▸ Exercise aim: Output the lines from the one containing "Get FREE INSTANT access to this" through the last line of the material below, exactly; please do not include pictures.

++++++

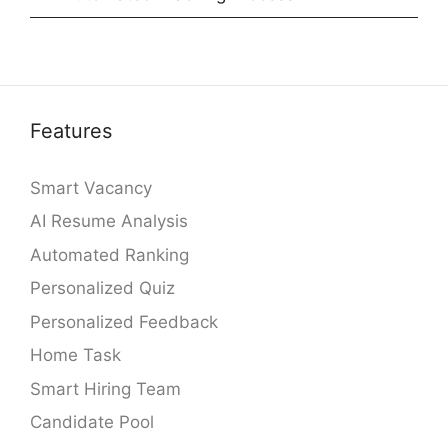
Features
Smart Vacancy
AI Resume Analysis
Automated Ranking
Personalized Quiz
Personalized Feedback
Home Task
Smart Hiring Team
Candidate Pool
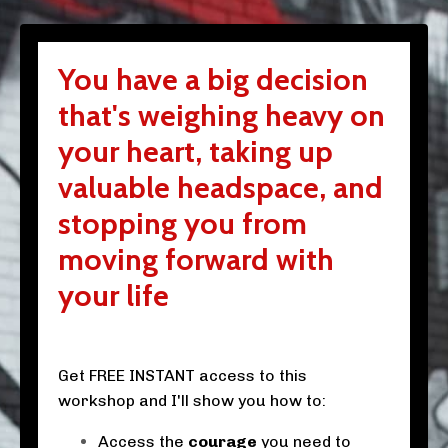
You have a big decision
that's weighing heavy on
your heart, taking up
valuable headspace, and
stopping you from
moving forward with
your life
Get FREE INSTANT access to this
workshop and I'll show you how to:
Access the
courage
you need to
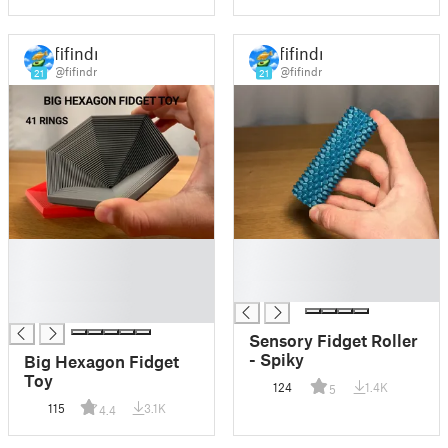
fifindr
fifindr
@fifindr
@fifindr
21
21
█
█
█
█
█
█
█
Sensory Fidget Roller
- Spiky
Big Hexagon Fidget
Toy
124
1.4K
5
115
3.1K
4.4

++++++

▸ Output:
Get FREE INSTANT access to this
workshop and I'll show you how to:
Access the
courage
you need to
fifindr
fifindr
@fifindr
@fifindr
21
21
█
█
█
█
█
█
█
Sensory Fidget Roller
- Spiky
Big Hexagon Fidget
Toy
124
1.4K
5
115
3.1K
4.4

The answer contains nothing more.